Abstract

A humoral immune response was elicited in adult dogfish by intramuscular injection of keyhole limpet haemocyanin (KLH). The antibody raised to this antigen was measured by an agglutination technique. The antibody-containing fraction of the serum was isolated in a two-step procedure utilizing gel nitration on Sepharose 6B and slab gel electrophoresis. A rabbit antiserum was then raised to the purified immunoglobulin. Further gel filtration studies revealed that the anti-KLH agglutinating activity was restricted to a highmolecular-weight serum fraction (approximately 800000) in fish immunized for up to 18 months. No anti-KLH precipitating activity was detected in fish at any stage of immunization; however immunodiffusion studies with the rabbit antiserum raised against dogfish antibody confirmed the existence of an 800000 molecular weight form and also a lighter species weighing 160000 daltons in both normal and immunized fish.
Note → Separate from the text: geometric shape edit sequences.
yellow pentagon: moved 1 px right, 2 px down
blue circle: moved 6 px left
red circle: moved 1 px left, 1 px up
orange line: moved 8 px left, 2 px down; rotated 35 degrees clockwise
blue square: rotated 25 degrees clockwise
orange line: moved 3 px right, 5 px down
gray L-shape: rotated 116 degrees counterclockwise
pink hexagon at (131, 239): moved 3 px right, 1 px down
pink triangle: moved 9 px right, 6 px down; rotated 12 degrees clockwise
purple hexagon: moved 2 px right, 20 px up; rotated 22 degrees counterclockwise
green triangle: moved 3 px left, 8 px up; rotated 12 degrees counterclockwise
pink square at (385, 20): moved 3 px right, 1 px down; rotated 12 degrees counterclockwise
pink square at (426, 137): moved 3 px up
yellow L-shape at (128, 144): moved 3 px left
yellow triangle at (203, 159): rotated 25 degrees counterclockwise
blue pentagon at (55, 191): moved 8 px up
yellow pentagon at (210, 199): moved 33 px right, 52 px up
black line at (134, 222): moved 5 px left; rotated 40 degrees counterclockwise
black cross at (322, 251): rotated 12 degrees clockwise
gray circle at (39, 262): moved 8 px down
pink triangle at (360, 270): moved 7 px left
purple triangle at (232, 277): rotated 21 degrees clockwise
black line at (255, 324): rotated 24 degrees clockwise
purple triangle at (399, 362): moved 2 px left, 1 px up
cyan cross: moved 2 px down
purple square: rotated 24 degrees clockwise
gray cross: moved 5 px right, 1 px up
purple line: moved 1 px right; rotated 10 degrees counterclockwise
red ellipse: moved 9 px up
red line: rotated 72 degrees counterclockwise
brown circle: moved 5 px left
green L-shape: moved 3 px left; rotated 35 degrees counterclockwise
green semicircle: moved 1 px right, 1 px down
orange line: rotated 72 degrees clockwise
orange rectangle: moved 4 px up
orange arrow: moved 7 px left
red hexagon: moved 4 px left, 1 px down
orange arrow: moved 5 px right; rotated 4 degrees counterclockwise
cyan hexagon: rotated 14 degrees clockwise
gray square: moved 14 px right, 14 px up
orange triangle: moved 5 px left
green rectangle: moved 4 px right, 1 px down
The antigenic specificity of this latter molecule was not demonstrated. Immunoelectrophoretic analysis of the antibody revealed a neutral/slight anodic mobility, and after reduction and alkylation the presence of two polypeptide chains weighing 18200 and 75 860 daltons was demonstrated by thin-layer gel chromatography. These physicochemical characteristics make dogfish antibody analogous to mammalian immunoglobulin M (IgM).